After the war, he worked briefly as an art director at Reiss Advertising in New York before joining the art department of CBS as assistant to William Golden, head of advertising and design. (In 1951, Mr. Golden created the famous CBS eye for a one-time TV promotion, but CBS President Frank Stanton soon made it into the icon for the company.)
In 1951, Mr. Stanton separated the TV and radio divisions, and Mr. Dorfsman became art director for CBS Radio, where he created a series of provocative ads intended to remind the industry that CBS was still active in radio. Though NBC had largely abandoned radio except for news, CBS continued into the 1960s. The elegant balance and clean b&w graphics of Mr. Dorfsman's ads attracted industry attention, especially at cutting-edge shops such as Doyle Dane Bernbach and Jack Tinker & Associates.
In 1959, Mr. Golden died at the age of 48, and Mr. Dorfsman took his place as the company's reigning design guru, becoming creative director of the CBS Television Network the following year. In 1969, he was promoted to VP-creative director of CBS Broadcast Group.
But it was the construction of the new CBS headquarters building at 51 W. 52nd St. in New York in the early and mid-1960s that provided Mr. Dorfsman with the occasion to focus and unify company graphics. The building, designed by the architect Eero Saarinen, was a matter of great pride to Mr. Stanton, who believed that a uniform physical sense of CBS should pervade every aspect of its space.
Every aspect of the building's lettering and signage conformed to Mr. Dorfsman's specifications. He even fought off the demands of New York Fire Department inspectors, whose regulations for "exit" signs demanded letters of uniform thickness and no serifs.

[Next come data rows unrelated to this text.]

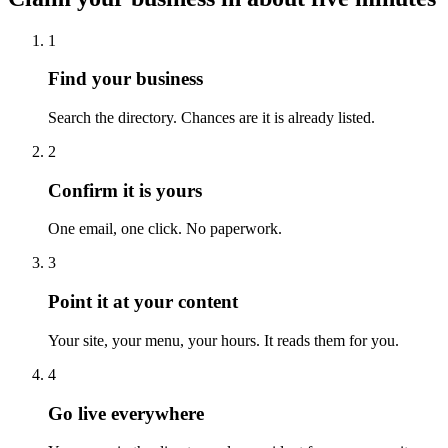
1
Find your business
Search the directory. Chances are it is already listed.
2
Confirm it is yours
One email, one click. No paperwork.
3
Point it at your content
Your site, your menu, your hours. It reads them for you.
4
Go live everywhere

Mr. Dorfsman's design edicts were all encompassing and covered all printed materials, from advertising to memo pads to stationery. Even letters typed by CBS secretaries conformed to his design specifications.
Although CBS used McCann-Erickson as its principal ad agency in the 1950s and Sudler & Hennessey in the 1960s and 1970s, much of the day-to-day creative work in the early '50s was done in-house under Mr. Golden's direction; by the time Mr. Dorfsman took over, virtually all of it was being done in-house, with the assistance of the art department at Sudler & Hennessey. He later wrote that had his advertising and design department been measured by its billings, in 1977 it would have been the 11th-largest U.S. agency.
Mr. Dorfsman officially retired from CBS in 1987, but continued to be active with the company and other clients through his own company, Lou Dorfsman Design, which he had started in his Great Neck, N.Y., home in the 1970s as a way of taking on freelance assignments that interested him.
Among his most famous work was that done for Dansk International Designs, the European tableware designer that he took on as a client while still at CBS. The catalog Mr. Dorfsman created for the company became such an object of art in itself that orders became too overwhelming to fulfill. He subsequently designed a scaled-down version that the company could more easily supply.
Few projects were closer to both CBS Chairman William Paley and Mr. Dorfsman than the Museum of Broadcasting, which to a large extent was a repository of CBS history. In exchange for his ongoing consultancy work for the Museum of Broadcasting, Mr. Dorfsman received the permanent use of office space in the museum building at 25 E. 52nd Street.
Mr. Dorfsman also served as board member and chairman of the International Design Conference, Aspen, Colo., and was trustee of the New York Institute of Technology and the Cooper Union. Over the course of his career he received 13 Gold Medals from the New York Art Directors Club, 50 Ad-of-the-Year Awards from various groups, and numerous Clio and Emmy awards; in 1978 he was inducted into the Art Directors Hall of Fame.
Biography
Born in New York, April 24, 1918; graduated from Cooper Union for the Advancement of Science & Art, 1939; named art director, CBS Radio, 1951; promoted to creative director, CBS Television Network, 1960; promoted to VP-creative director, CBS Broadcast Group, 1969; retired from CBS, but remained active through his own company, Lou Dorfsman Design, 1987.